Hajs się musi zgadzać
Temat jest żywy także w Polsce, gdzie trwają prace nad nowelizacją ustawy o prawie autorskim i prawach pokrewnych. Jej efektem ma być zmuszenie platform streamingowych do dodatkowego wynagradzania twórców. Miałoby to spowodować, że aktorzy mieliby w końcu zacząć otrzymywać tantiemy za odtworzenia na platformach typu Netflix.
Na początku marca do tematu w specjalnym oświadczeniu odniósł się Spotify, którego zdaniem branża muzyczna nie powinna być wsadzana do tego samego worka, co branża filmowa czy telewizyjna.
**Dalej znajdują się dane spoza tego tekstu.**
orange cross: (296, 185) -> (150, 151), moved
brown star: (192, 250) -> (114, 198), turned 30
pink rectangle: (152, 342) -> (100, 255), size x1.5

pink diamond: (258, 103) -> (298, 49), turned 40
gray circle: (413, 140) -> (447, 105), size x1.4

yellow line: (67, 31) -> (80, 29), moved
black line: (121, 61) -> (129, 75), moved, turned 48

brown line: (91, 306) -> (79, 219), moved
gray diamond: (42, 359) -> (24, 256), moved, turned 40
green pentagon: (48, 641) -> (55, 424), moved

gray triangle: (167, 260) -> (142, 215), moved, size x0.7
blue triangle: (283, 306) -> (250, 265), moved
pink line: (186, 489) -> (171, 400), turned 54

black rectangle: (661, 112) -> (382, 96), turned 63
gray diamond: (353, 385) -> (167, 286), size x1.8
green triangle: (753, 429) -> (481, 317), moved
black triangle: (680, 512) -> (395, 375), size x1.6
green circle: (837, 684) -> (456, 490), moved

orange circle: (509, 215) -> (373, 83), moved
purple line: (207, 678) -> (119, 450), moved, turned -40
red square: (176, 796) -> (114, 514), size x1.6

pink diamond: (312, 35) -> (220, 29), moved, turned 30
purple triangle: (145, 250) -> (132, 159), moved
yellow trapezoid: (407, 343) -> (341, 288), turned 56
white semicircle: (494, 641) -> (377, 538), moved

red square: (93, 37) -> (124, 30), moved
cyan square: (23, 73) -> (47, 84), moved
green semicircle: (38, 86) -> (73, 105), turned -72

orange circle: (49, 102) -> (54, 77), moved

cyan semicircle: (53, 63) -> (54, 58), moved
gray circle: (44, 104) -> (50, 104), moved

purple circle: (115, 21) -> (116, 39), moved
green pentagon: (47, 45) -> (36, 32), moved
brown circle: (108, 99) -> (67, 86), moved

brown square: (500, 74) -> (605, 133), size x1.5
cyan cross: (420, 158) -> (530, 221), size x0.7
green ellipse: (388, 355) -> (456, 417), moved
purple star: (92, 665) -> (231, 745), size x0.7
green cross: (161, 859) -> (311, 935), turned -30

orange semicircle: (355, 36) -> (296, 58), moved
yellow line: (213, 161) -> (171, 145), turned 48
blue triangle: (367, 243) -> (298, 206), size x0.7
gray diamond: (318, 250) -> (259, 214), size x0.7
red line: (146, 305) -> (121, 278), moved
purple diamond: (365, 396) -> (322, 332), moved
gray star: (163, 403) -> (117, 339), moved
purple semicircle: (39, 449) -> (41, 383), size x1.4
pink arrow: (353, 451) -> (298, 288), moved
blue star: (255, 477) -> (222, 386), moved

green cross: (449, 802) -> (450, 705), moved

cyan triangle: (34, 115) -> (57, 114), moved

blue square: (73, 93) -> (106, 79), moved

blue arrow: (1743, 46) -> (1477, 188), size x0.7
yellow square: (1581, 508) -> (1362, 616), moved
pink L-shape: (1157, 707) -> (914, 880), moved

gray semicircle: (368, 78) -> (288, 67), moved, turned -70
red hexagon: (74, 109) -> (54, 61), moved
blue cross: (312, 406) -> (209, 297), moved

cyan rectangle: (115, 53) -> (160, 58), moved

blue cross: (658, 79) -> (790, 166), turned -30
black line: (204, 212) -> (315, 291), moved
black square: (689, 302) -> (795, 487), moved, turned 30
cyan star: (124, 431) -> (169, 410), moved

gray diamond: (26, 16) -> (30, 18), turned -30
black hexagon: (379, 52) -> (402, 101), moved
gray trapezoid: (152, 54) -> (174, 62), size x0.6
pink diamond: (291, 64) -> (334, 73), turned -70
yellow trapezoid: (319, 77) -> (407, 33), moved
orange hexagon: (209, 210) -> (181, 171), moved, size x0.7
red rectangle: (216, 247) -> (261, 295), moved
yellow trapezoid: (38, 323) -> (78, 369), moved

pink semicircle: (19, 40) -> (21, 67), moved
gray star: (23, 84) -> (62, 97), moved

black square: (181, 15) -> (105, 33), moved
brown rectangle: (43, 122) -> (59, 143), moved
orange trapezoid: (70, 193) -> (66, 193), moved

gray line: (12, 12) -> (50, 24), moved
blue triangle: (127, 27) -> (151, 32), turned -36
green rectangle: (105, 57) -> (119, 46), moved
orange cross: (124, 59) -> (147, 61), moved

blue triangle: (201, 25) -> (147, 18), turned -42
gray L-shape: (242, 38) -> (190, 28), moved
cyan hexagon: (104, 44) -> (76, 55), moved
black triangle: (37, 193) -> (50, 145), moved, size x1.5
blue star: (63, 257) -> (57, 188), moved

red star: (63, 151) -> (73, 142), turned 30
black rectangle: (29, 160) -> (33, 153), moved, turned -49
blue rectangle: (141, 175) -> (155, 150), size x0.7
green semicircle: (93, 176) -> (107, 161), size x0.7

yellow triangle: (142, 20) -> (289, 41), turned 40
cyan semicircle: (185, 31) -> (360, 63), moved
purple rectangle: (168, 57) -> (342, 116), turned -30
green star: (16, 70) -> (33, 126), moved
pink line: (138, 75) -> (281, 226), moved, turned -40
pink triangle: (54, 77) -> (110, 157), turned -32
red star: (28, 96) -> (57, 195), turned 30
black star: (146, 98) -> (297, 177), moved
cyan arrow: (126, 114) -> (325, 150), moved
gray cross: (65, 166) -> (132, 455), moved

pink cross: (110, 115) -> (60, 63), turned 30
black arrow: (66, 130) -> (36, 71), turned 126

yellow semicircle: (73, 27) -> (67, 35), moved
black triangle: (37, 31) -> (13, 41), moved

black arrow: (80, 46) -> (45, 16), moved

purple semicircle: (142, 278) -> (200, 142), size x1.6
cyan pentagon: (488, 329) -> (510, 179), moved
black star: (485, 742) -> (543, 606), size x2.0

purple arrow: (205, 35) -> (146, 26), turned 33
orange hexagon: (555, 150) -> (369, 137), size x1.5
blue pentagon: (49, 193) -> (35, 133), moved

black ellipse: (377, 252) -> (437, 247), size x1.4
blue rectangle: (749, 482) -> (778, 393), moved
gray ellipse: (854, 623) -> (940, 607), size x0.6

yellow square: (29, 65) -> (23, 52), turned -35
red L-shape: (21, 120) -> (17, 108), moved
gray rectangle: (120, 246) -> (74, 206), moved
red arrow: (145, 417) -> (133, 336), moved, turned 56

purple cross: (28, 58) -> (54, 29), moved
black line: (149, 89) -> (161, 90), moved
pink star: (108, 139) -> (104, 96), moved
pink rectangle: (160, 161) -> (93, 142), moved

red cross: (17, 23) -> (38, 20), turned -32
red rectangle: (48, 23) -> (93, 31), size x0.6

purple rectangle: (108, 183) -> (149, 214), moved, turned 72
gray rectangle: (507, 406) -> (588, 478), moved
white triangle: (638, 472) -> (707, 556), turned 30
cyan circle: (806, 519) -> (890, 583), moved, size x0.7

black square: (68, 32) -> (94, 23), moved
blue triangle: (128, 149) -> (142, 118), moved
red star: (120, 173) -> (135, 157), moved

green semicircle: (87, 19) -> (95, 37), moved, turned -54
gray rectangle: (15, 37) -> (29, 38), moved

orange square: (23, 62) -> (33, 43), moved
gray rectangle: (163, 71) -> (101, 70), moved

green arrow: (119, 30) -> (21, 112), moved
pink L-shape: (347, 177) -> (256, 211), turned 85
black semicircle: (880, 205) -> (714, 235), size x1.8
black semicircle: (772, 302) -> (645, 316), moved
Spotify nie jest w stanie wchłonąć dodatkowych kosztów podwójnej płatności. W przypadku nałożenia dodatkowej płatności, koszt musiałby zostać zrekompensowany kosztem naszego wsparcia dla lokalnych artystów, podwyżką cen dla polskich użytkowników lub innymi środkami.
Na ostateczne rozwiązania przyjdzie nam jeszcze poczekać. Warto jednak pamiętać, że niezależnie od tego, jak bardzo któraś ze stron będzie nas przekonywać do swoich racji, to na koniec dnia i tak chodzi o to, żeby zarobić jak najwięcej.